Legal Editor’s Column
Gary Ernest Grass, esq., Legal Editor
If I had to write all the world’s sunshine laws, I’d start with Wisconsin’s Open Meetings and Public Records Laws, because those are the laws I know. We tend to view these laws as some the best in the world, which they could well be, but how many people really keep tabs on other states or countries’ laws? Wikipedia has a huge article on the public records laws of Finland, but I’ll bet you haven’t read it.
Sunshine laws comprise a few other things, like whistleblower protection, laws that require records to be kept in the first place, and policies that extend access, such as by broadcasting important meetings (think Wisconsin Eye or C-SPAN), but open meetings and public records are the core.

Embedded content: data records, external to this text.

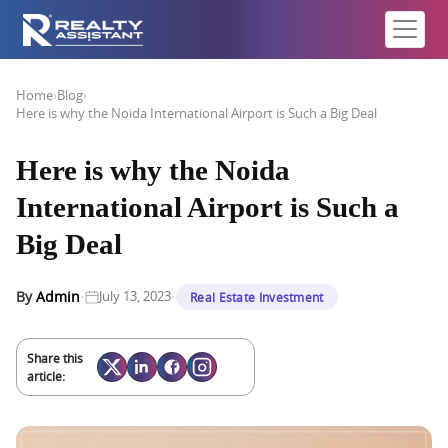
Home
›
Blog
›
Here is why the Noida International Airport is Such a Big Deal
Here is why the Noida
International Airport is Such a
Big Deal
·
·
By
Admin
July 13, 2023
Real Estate Investment
Share this
article:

Wisconsin’s open meetings laws are guided by the principle that as much public access should be provided as possibly can be without making it impossible for the government to function. There’s a lot of room for improvement in practice, but the idea is good and the basic rules make sense. Every meeting of a governmental body must be preceded by notice and must be open to the public, unless some confidential matter requires a closed meeting. The exemptions are specifically listed and relatively narrow. The law can apply even when less than half the members of a body get together (because some government actions can be stopped by a minority) and even when the body meets to collect information rather than make a final decision.
The penalties could probably be improved. An innocent member of a village committee that blunders into ten violations at a single meeting must theoretically be fined a minimum of $250 if anyone were to sue, whereas a single corrupt act that shields a multi-million dollar deal benefiting a state senator’s sponsor tops out at a maximum fine of $300. But it may be possible to void the action taken at the meeting, so that’s nice.

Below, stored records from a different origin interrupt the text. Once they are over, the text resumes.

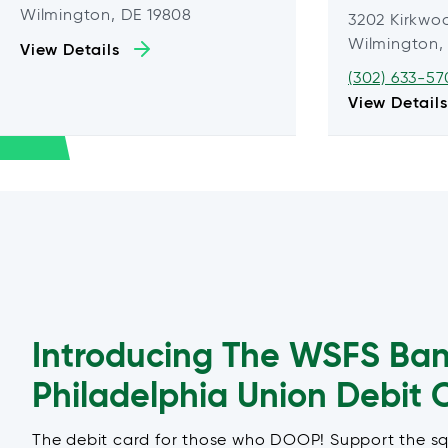
Wilmington, DE 19808
3202 Kirkwo
Wilmington,
View Details
(302) 633-57
View Details
Introducing The WSFS Ba
Philadelphia Union Debit 
The debit card for those who DOOP! Support the s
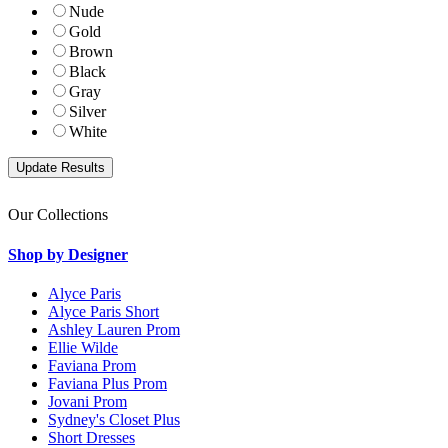
Nude
Gold
Brown
Black
Gray
Silver
White
Our Collections
Shop by Designer
Alyce Paris
Alyce Paris Short
Ashley Lauren Prom
Ellie Wilde
Faviana Prom
Faviana Plus Prom
Jovani Prom
Sydney's Closet Plus
Short Dresses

One thing that Wisconsin has done pretty well is provide good public explanations for what might otherwise be a dauntingly complex area of law for a layperson to navigate. The Department of Justice has published comprehensive Compliance Guides for both the Open Meetings Law and the Public Records Law. The UW Extension Local Government Center has a series of short videos on you-tube that show village and town boards and committees how to comply with the Open Meetings Law. There are still tons of mistakes, but we have at least the basis of a sound infrastructure to address them.
Most government bodies are pretty conscientious about complying with public records laws, though some authorities don’t even realize they have public records duties and some custodians can be jerks.
Literally anyone may request records (though there are restrictions on some confined and incarcerated people). You don’t need to cite any laws, just ask for what you want, and in most cases the custodian will try to be helpful. Remember that the law covers records, not general information, so the law isn’t automatically invoked whenever you ask a question. If you want to see a document, you will need to be able to identify the document or at least describe it. It may be smart to talk with the official about what records are kept, so that you know what to ask for. Make sure if you describe a set of records that you limit the date range or content in such a way that you aren’t describing hundreds of times more records than you really need. The response could take hundreds of times longer and cost hundreds of times as much, but more likely will be rejected.
Responses to record requests must be prompt. The DOJ recommends acknowledging receipt within 10 days and fulfilling the request within that time if possible. Responses should come as quickly as the record-holder is able to respond, should cost no more than the direct cost to the body, and should be as complete as possible: if a whole record cannot be produced because of information it contains on page 7, it has to be released with that information blacked out.
There are a long list of exemptions, which mostly make a lot of sense, though some could stand to be limited. The rules seek to preserve the privacy of state employees, so that if a city sanitation worker is criticized by his supervisor for tardiness or making a personal call, that isn’t regarded as a public issue. This is logical in a land where privacy is valued, but one wonders if the same logic should really apply to a police officer’s record of violating civil rights or using racial epithets on the job.
One inherent problem with public records laws is that the duty to respond is on the same official who may have an interest in hiding a record. There is no independent auditor to intervene in making responses or spot check compliance. One issue for the future is how we are to reconcile the goal of transparency in the public sector with the near-complete opacity of private actors who affect the public welfare. A few semi-private entities and public contractors have disclosure obligations similar to public agencies, but most private firms are required to disclose extremely little. Generally, this is good. As noted above, we love us some good privacy here in America. But shining a little sunlight on mega-corporations and major campaign contributors seems like a logical expansion if we treat the importance of government openness seriously. But it’s a hard question best saved for another time.